ASSIGNMENT: Where the line with "だが、昨年まで安倍氏の事務所の案内で参加" appears below, start writing out lines exactly, and finish with the line with "別の下関市の後援会員男性も「後援会の慰安", which is included; write out nothing else.

TASK DATA:
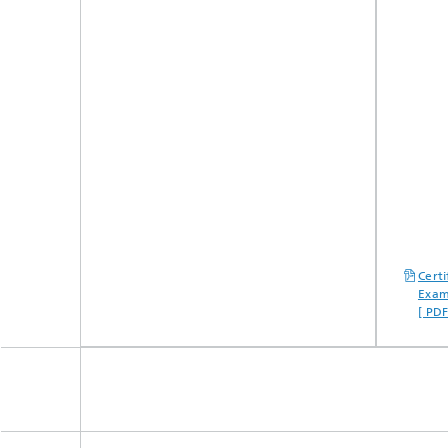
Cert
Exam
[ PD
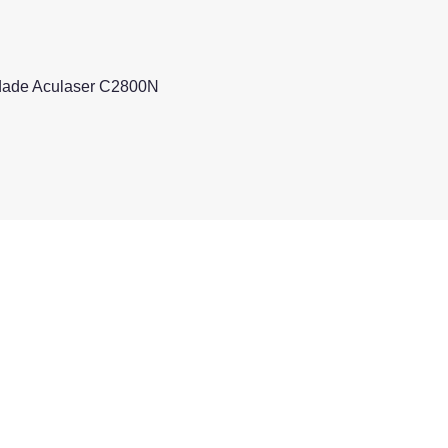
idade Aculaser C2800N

...

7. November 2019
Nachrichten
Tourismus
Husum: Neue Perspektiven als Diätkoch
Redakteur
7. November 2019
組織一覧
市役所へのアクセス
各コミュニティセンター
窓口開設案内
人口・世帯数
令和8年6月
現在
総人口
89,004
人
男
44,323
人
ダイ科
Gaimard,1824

* * *

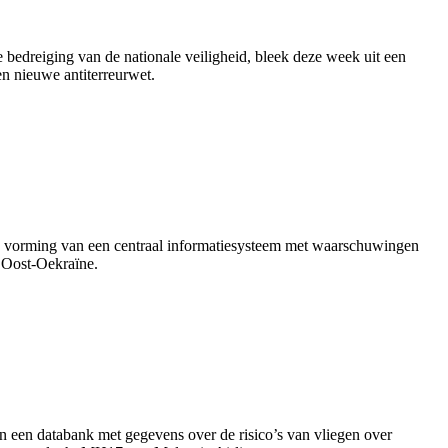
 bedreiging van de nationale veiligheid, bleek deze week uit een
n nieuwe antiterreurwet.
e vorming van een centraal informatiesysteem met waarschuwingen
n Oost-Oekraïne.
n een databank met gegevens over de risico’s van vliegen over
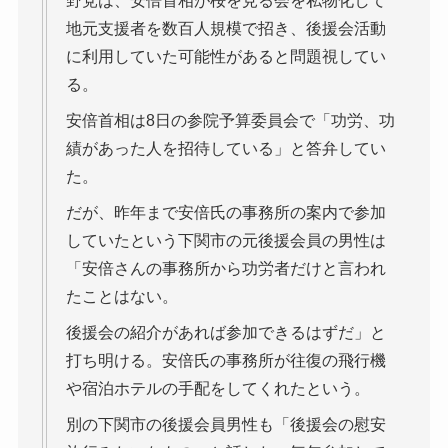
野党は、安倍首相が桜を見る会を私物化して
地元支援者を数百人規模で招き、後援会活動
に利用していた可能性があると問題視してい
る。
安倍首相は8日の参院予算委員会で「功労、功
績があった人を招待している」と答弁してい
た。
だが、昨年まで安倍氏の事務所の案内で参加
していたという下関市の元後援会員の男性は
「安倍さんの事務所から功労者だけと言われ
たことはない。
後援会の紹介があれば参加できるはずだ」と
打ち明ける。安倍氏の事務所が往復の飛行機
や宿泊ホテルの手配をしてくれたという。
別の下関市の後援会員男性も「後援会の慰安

SOLVED EXERCISE:
だが、昨年まで安倍氏の事務所の案内で参加
していたという下関市の元後援会員の男性は
「安倍さんの事務所から功労者だけと言われ
たことはない。
後援会の紹介があれば参加できるはずだ」と
打ち明ける。安倍氏の事務所が往復の飛行機
や宿泊ホテルの手配をしてくれたという。
別の下関市の後援会員男性も「後援会の慰安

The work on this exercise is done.